Could this be a scurrilous and unfair suggestion? Possibly. However, one way to assess the validity of these assertions would be to examine pathology department records to find out when the last time was that senior pathologists performed an autopsy examination by themselves. I would suggest that years might well run into decades. Perhaps the most impartial and unemotive way to assess this would be to use a scoring system to objectively determine a pathology department’s commitment to autopsy practice . . . And fortunately, one just happens to be available.

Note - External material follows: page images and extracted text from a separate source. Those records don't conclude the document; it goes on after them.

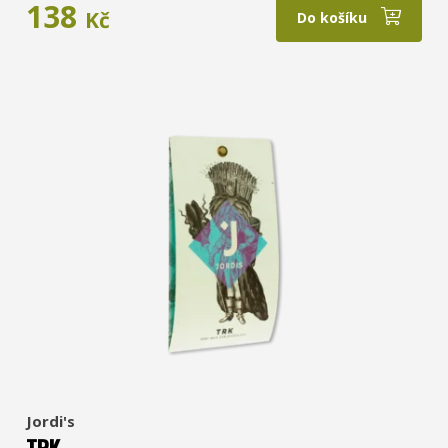
138
Kč
Do košíku
Jordi's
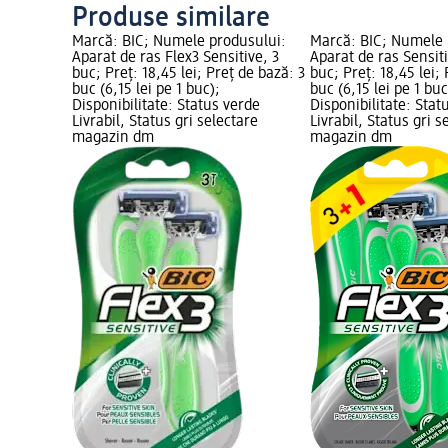
Produse similare
Marcă: BIC; Numele produsului:
Marcă: BIC; Numele 
Aparat de ras Flex3 Sensitive, 3
Aparat de ras Sensit
buc; Preț: 18,45 lei; Preț de bază: 3
buc; Preț: 18,45 lei;
buc (6,15 lei pe 1 buc);
buc (6,15 lei pe 1 buc
Disponibilitate: Status verde
Disponibilitate: Stat
Livrabil, Status gri selectare
Livrabil, Status gri s
magazin dm
magazin dm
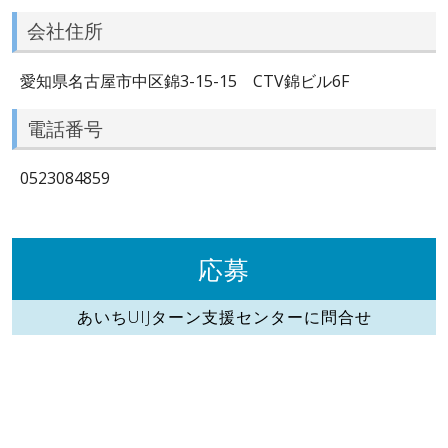
会社住所
愛知県名古屋市中区錦3-15-15 CTV錦ビル6F
電話番号
0523084859
応募
あいちUIJターン支援センターに問合せ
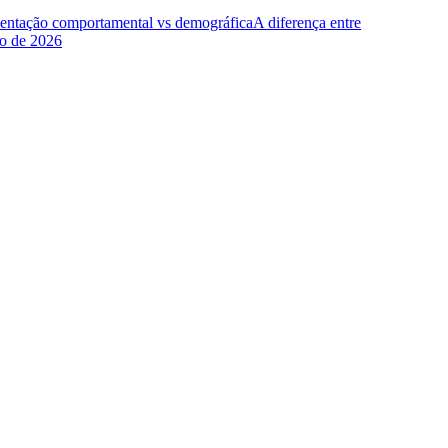
entação comportamental vs demográfica
A diferença entre
ho de 2026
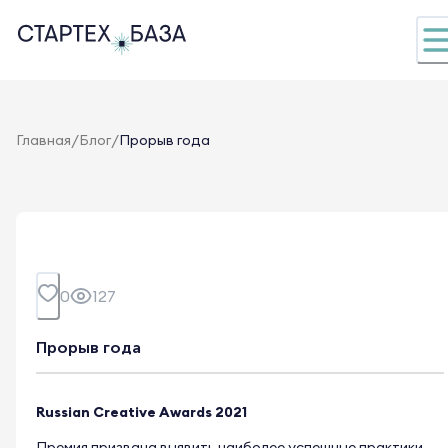
/
/
Главная
Блог
Прорыв года
0
127
Прорыв года
Russian Creative Awards 2021
Премия призвана выявить наиболее успешные практики,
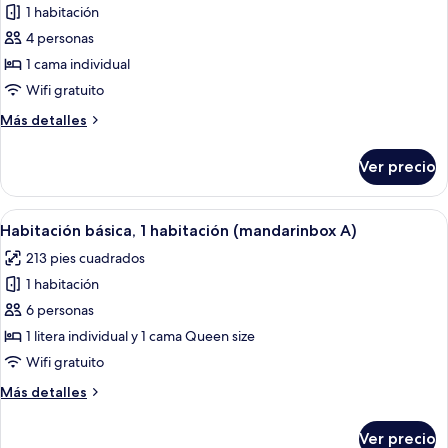
1 habitación
4 personas
1 cama individual
Wifi gratuito
Más
Más detalles
detalles
sobre
Ver precio
Habitación
básica,
1
Abrir
Una cabaña de madera con techo verde
8
habitación
Habitación básica, 1 habitación (mandarinbox A)
todas
(luxury
213 pies cuadrados
caravan
las
c6)
1 habitación
fotos
de
6 personas
Habitación
1 litera individual y 1 cama Queen size
básica,
Wifi gratuito
1
Más
Más detalles
habitación
detalles
(mandarinbox
sobre
Ver precio
Habitación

A short questionnaire to determine the status of the autopsy in your pathology department

1. When was the last time your head of department...

 

a. Performed an autopsy?

b. Observed an autopsy?

c. Touched a dead body?

d. Saw a dead body?

e. Read about a dead body?

 

(Scoring: 1–6 days ago, 5 points; 7–30 days ago, 4 points; 4–52 weeks ago, 2 points; 1–10 years ago, 0 points; > 1 decade ago, automatic fail)

 

2. Who teaches registrars autopsy techniques?

 

a. Pathologists 5 points

b. Other registrars 1 point

c. Mortuary technicians 2 points

d. What teaching? – 5 points

 

3. Do CPCs occur regularly?

 

a. Yes 5 points

b. No 0 points

c. Don’t understand the question – 5 points

 

4. What is the average time for provisional and final autopsy reports to reach clinicians?

 

a. 1–6 days 5 points

b. 7–30 days 3 points

c. 1–6 months 1 point

d. 6 months to 1 year 0 points

e. > 1 year – 5 points

f. After retirement automatic fail

 

5. When was the last time an attending clinician was seen in the autopsy room?

 

a. 1–6 days ago 5 points

b. 7–30 days ago 3 points

c. 1–6 months ago 1 point

d. 6 months to 1 year ago 0 points

e. > 1 year ago – 5 points

f. Not recognised as such automatic fail and escorted out by security

 

6. When was the last time senior pathologists waxed lyrical about an interesting autopsy case?

 

a. 1–6 days ago 5 points

b. 7–30 days ago 3 points

c. 1–6 months ago 1 point

d. 6 months to 1 year ago 0 points

e. > 1 year ago – 5 points

f. Never automatic fail

Interpretation of results. Frankly, if your score is anything less than 35 points, I would not be blaming clinicians for the fall in autopsy rates, but would be looking much closer to home.


CPC = clinicopathological conference.